期刊
JOURNAL OF VIROLOGICAL METHODS
卷 164, 期 1-2, 页码 35-42出版社
ELSEVIER
DOI: 10.1016/j.jviromet.2009.11.021
关键词
HIV; Tat; Transcriptional regulator; Intrinsically disordered protein; Cysteine-rich; NMR spectroscopy
资金
- Natural Sciences and Engineering Research Council of Canada
- University of Manitoba
- Medical Research Council of Canada
- Manitoba Health Research Council
- Canadian Foundation for Innovation
The HIV-1 transactivator of transcription (Tat) is a protein essential for virus replication.

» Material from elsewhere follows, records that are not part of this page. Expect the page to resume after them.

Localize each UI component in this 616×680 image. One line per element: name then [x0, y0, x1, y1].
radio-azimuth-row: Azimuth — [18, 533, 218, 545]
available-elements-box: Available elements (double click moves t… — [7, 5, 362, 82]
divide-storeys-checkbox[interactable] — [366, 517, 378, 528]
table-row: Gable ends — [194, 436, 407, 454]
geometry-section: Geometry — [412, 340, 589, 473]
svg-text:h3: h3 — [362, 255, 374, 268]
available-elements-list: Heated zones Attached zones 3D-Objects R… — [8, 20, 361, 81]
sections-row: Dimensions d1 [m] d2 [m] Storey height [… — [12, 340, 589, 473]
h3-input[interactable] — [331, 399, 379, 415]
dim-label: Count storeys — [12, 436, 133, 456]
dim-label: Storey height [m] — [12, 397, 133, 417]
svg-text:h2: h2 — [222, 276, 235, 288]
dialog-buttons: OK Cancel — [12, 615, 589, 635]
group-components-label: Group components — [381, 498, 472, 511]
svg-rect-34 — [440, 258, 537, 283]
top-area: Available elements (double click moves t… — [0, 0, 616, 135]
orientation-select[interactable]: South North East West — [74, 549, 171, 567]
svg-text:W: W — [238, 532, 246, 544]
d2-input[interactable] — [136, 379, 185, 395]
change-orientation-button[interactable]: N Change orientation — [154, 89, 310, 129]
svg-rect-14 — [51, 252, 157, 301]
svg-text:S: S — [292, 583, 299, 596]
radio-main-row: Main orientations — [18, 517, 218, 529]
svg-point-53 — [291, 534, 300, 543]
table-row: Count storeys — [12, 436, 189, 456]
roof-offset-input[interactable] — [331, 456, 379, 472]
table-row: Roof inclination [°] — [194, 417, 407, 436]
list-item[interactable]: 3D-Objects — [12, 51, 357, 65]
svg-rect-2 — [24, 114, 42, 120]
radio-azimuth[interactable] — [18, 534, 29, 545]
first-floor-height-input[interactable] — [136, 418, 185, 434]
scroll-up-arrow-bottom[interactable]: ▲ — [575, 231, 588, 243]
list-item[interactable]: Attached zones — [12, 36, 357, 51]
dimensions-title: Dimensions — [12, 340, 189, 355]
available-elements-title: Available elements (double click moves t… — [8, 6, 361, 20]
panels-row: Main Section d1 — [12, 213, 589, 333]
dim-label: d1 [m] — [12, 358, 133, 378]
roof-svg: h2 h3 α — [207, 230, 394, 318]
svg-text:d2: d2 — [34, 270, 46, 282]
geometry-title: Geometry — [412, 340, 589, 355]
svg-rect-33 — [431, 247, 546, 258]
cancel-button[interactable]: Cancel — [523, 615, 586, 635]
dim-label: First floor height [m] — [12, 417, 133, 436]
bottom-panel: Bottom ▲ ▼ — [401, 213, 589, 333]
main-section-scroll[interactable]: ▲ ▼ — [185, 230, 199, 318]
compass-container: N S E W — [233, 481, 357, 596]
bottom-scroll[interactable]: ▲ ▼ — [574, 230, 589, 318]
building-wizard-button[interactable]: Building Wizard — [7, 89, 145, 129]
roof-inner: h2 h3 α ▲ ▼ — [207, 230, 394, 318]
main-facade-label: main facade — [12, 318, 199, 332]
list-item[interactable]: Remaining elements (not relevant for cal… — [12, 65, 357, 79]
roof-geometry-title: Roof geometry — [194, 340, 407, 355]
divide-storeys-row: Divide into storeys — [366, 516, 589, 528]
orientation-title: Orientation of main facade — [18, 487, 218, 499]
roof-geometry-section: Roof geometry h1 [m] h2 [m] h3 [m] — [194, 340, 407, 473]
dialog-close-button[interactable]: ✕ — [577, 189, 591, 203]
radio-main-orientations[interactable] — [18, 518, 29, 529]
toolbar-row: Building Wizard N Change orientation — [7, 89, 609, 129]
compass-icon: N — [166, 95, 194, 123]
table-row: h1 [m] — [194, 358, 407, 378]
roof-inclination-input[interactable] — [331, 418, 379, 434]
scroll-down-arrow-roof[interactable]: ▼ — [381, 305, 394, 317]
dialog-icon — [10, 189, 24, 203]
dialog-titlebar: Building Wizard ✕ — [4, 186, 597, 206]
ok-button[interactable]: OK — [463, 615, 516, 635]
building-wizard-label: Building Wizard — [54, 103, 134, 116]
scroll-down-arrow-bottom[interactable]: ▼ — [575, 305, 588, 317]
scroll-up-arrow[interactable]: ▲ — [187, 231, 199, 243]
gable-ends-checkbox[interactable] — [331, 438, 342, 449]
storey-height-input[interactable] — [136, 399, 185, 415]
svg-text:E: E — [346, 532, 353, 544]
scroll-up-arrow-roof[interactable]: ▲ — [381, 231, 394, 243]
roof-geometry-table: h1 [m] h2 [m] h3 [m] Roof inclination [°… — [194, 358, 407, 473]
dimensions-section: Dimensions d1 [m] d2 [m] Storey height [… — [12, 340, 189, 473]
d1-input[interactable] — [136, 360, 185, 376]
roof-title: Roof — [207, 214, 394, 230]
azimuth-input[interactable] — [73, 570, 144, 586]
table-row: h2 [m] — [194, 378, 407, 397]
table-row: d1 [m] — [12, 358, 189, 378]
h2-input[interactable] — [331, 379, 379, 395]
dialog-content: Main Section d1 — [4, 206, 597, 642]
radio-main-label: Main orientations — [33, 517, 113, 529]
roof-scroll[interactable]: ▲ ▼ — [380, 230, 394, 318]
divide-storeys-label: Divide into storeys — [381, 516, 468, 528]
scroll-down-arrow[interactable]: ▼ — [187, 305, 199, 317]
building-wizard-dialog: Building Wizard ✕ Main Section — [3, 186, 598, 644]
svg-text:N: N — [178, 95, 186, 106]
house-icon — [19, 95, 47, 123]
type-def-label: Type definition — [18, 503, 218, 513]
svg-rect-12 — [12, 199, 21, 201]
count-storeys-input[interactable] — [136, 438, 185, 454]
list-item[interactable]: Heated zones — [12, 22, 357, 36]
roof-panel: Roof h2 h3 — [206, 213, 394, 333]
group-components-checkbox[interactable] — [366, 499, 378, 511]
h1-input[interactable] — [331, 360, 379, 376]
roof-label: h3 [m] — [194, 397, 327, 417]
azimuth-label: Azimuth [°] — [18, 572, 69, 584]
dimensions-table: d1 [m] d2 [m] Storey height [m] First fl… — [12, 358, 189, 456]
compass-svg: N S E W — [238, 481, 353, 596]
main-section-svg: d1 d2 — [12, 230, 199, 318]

Tat is an intrinsically disordered RNA-binding protein that, in cooperation with host cell factors cyclin T1 and cyclin-dependent kinase 9, regulates transcription at the level of elongation. Tat also interacts with numerous other intracellular and extracellular proteins, and is implicated in a number of pathogenic processes. The physico-chemical properties of Tat make it a particularly challenging target for structural studies: Tat contains seven Cys residues, six of which are essential for transactivation, and is highly susceptible to oxidative cross-linking and aggregation. In addition, a basic segment (residues 48-57) gives the protein a high net positive charge of +12 at pH 7, endowing it with a high affinity for anionic polymers and surfaces. In order to study the structure of Tat, both alone and in complex with partner molecules, we have developed a system for the bacterial expression and purification of 6x Histidine-tagged and isotopically enriched (in N-15 and C-13) recombinant HIV-1 Tat(1-72) (BH10 isolate) that yields large amounts of protein. These preparations have facilitated the assignment of 95% of the backbone NMR resonances. Analysis by mass spectrometry and NMR demonstrate that the cysteine-rich Tat protein is unambiguously reduced, monomeric, and unfolded in aqueous solution at pH 4. (C) 2009 Elsevier B.V. All rights reserved.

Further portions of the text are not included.